Thursday, 1 August 2013

The Risks of Genital Herpes to an Unborn Child


For women, having genital herpes doesn't mean you can't have children. But there are risk factors that must be considered due to the possible transmission of the herpes simplex virus to a baby during pregnancy. since the risk of infection is great, HSV antibody testing is recommended during pregnancy.


It is still possible for women with genital herpes to have children. 20 to 25% of babies are born of women having genital herpes. But the unborn child is posed to the risks of a herpes simplex virus infection given certain conditions. Knowing important information regarding the risks of genital herpes infection can help a mother make the right decisions.

There are certain risk factors that the herpes simplex virus will be transmitted to the baby. (1) During delivery, the baby was exposed to the mother's herpes lesions, (2) If the mother was able to develop the herpes simplex virus antibodies during pregnancy, (3) Before the time of delivery, if the baby was able to acquire the herpes simplex virus antibodies from the mother.
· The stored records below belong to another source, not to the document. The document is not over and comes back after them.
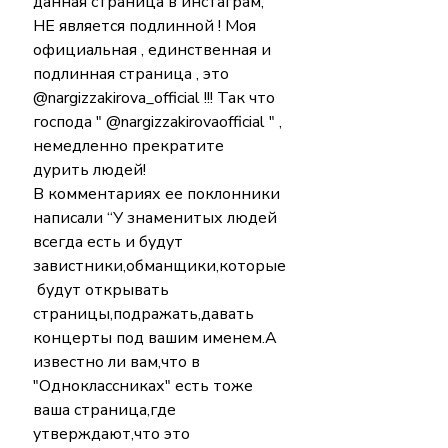
данная страница в инстаграм, 
НЕ является подлинной ! Моя 
официальная , единственная и 
подлинная страница , это 
@nargizzakirova_official !!! Так что 
господа " @nargizzakirovaofficial " , 
немедленно прекратите 
дурить людей!
В комментариях ее поклонники 
написали “У знаменитых людей 
всегда есть и будут 
завистники,обманщики,которые
 будут открывать 
страницы,подражать,давать 
концерты под вашим именем.А 
известно ли вам,что в 
"Одноклассниках" есть тоже 
ваша страница,где 
утверждают,что это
When a pregnant woman has a first outbreak experience of genital herpes on her third trimester of pregnancy and was not able to develop the herpes simplex virus antibodies, there is a 33% chance of a virus transmission to the baby.
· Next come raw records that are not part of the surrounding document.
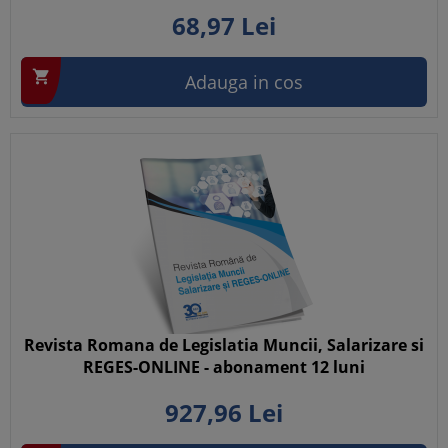
68,
97
Lei

Adauga in cos
Revista Romana de Legislatia Muncii, Salarizare si
REGES-ONLINE - abonament 12 luni
927,
96
Lei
On the other hand, a pregnant woman having a recurrent outbreak of genital herpes but already has herpes simplex virus antibodies and the unborn child has also acquired the antibodies, there is a 3% chance of virus transmission to the baby.

When a woman has genital herpes and has developed the herpes simplex virus antibodies, an outbreak of genital herpes may not occur. During pregnancy, a woman's immune system is down and she may experience the first outbreak of genital herpes during this time. This outbreak is dangerous to the unborn child. Approximately 80% of pregnant women with genital herpes experience an outbreak recurrence with an average of three recurrences.

Of the babies who have herpes simplex virus infection, less that one-third have mothers that have a genital herpes rash. The herpes simplex transmission usually happens during the mother's labor and delivery. Seven out of 10 neonatal herpes infections are acquired due to the mother's first asymptomatic outbreak.

The herpes simplex virus infection on babies has very dangerous effects. A primary infection with recurrent HSV-1 while at labor is transmitted to babies. This infection is limited only to the eyes, mouth, and mucous membranes. An HSV-2 primary infection to babies will affect the baby's central nervous system that will cause meningitis, development delay, seizures, and even death.

A pregnant woman with a genital herpes outbreak is recommended to undergo a cesarean section so the baby's exposure to the herpes simplex virus may be reduced. Antiviral medications are available for the treatment of genital herpes during pregnancy. Acyclovir, valacyclovir, and famciclovir are the medications your doctor might prescribe. An IV acyclovir is used to treat babies with herpes simplex virus.

Extra care must be taken for women with no genital herpes. Avoid sex with a partner that has or is suspected to have genital herpes. Consult with your obstetrician and ask for HSV antibody testing. It is better to be careful now than to feel sorry later.